THE
BAD MOTHER
BY
AMANDA BROOKE
THE
BLURB:-
A
good mother doesn't forget things.
A
good mother isn't a danger to herself.
A
good mother isn't a danger to her baby.
You
want to be the good mother you dreamed you could be.
But
you're not.
You're
the bad mother you were destined to become.
At
least, that's what he wants you to think...
THE
REALITY:-
The
only problem I had with this novel is that I worked out that (I would
label this a spoiler alert, but I think it's just too obvious) Lucy
didn't have a memory problem, or baby brain, very early on. I could
easily spot the subtly shifting character of Adam moving into the
role of perpetrator before page 100- which didn't exactly make me
look forward to the next 300 pages, as I could see exactly what was
going on, therefore ruining any real element of surprise. Or maybe
that's just what the author intended- I wanted to reach into this
novel and shake Lucy into realising what was happening at her horrible husband's hands, so this story obviously aroused some kind of feeling in me.
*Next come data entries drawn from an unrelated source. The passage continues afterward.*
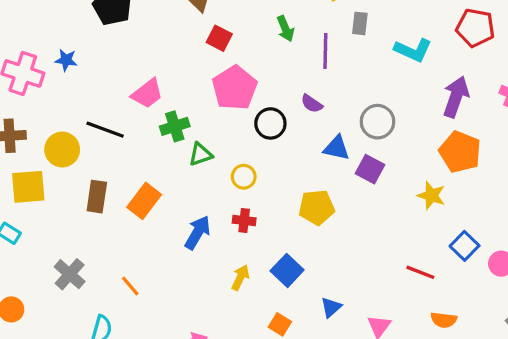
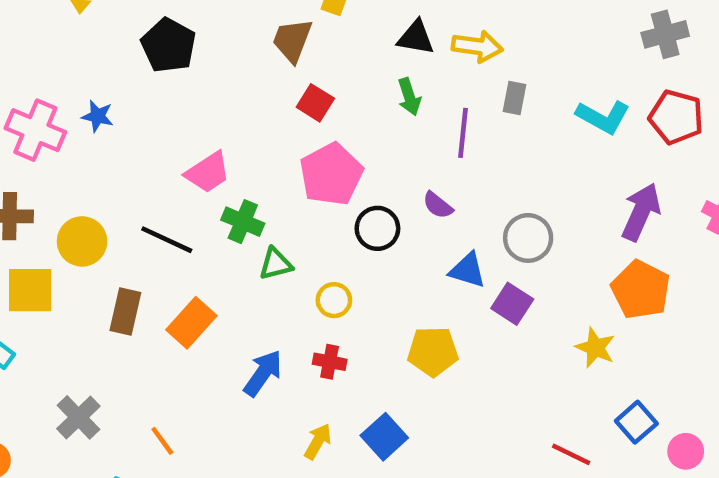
cyan L-shape: (413, 50) -> (603, 117), moved
green cross: (175, 126) -> (243, 222), turned 36
black line: (105, 130) -> (167, 240), moved

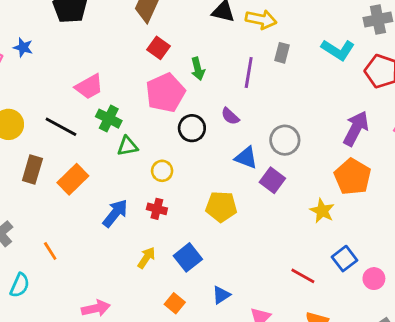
green arrow: (409, 97) -> (198, 69), moved
cyan L-shape: (603, 117) -> (338, 50), moved

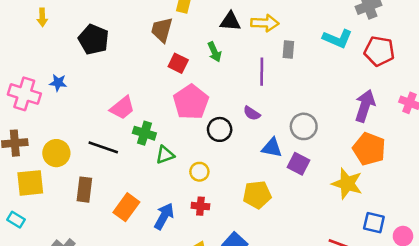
green arrow: (198, 69) -> (214, 52), moved
orange rectangle: (73, 179) -> (126, 207), moved
yellow star: (322, 211) -> (347, 184), size x1.4
blue square: (345, 259) -> (374, 223), turned -30

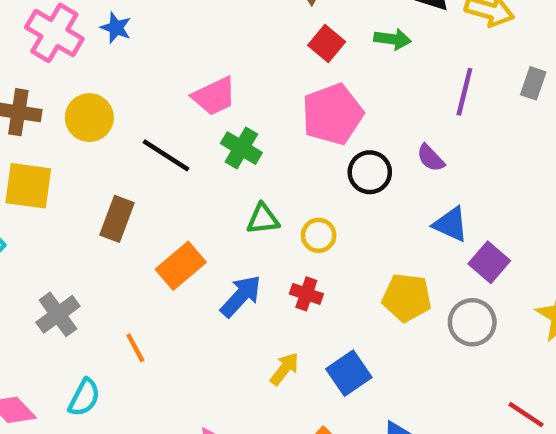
gray rectangle: (288, 50) -> (533, 83), moved
green arrow: (214, 52) -> (393, 39), turned -72
gray circle: (304, 126) -> (472, 322), moved
yellow circle: (56, 153) -> (89, 118), moved
green triangle: (165, 155) -> (263, 219), moved

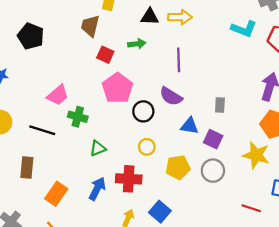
gray rectangle: (533, 83) -> (220, 105), moved
purple semicircle: (431, 158) -> (171, 96), size x1.5
yellow circle: (319, 235) -> (147, 147), moved
orange rectangle: (181, 266) -> (56, 194), moved
red cross: (306, 294) -> (129, 179), size x1.6

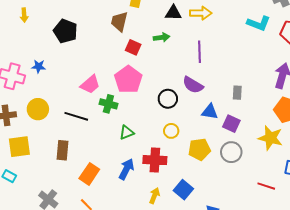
pink pentagon: (118, 88) -> (128, 79), moved

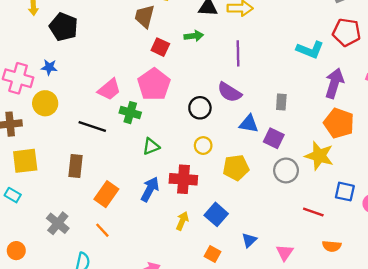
cyan L-shape: (259, 23) -> (310, 50), moved
black pentagon: (65, 31) -> (64, 27), moved
yellow circle: (38, 109) -> (45, 103), moved
gray circle: (231, 152) -> (286, 170), moved

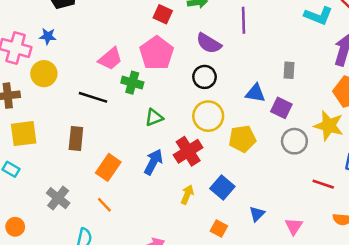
purple semicircle: (229, 92) -> (209, 43), moved
yellow circle: (203, 146) -> (208, 116), size x1.6
red cross: (183, 179) -> (188, 151), turned -36

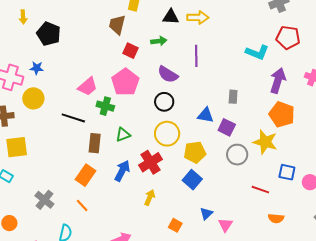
brown rectangle: (76, 138) -> (95, 143), moved
blue square: (222, 187) -> (192, 180), moved
pink triangle: (294, 226) -> (225, 225), moved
I think her friend, Hannah, wanted to interfere, but she knew she had to choose her words and her moments carefully.
Lucy
was the victim of gas-lighting: where someone tries to make their
intended victim doubt their own sanity. Adam did a very good job of
doing just that, and you can see where his controlling behaviour
begins; and how Lucy initially fought it, until the point where she
just has to record him. Which the poor girl does- initially to prove
to herself that she was in the wrong. I have no idea what
Adam's motives were, but I can only say that he's one sick, mentally
ill, human being. I have seen this behaviour (on a less vindictive
and smaller scale) in real life, although thankfully not in my own
relationships. I'm glad that nobody else in the novel (apart from
Adam's brother Scott, and that's only when Scott was a child) was
taken in by his antics. Even his own mother had her reservations
about him, as did Lucy's mum.
I
did feel really sorry for humiliated Lucy. Pregnant with her first child,
it was a vulnerable time for her, and her shitty husband chose then
to strike. Maybe he was having an affair with Naomi, and simply
wanted out via the medium of constructive dismissal? I found the end
scenes confusing, especially with regard to who was sitting/ standing
where, in both the car and cliff scene. I'm glad Adam (this one is a
spoiler alert!) got his comeuppance and died, and I'm glad it was
Lucy who gave him that kick that sent him tumbling down the cliff
face.
I
read this during my downtime during a short break in Bath, and finished it
on the train home, so it can't have been that bad. It had a good storyline and believable characters. It's just that
the predictability got on my nerves a tad.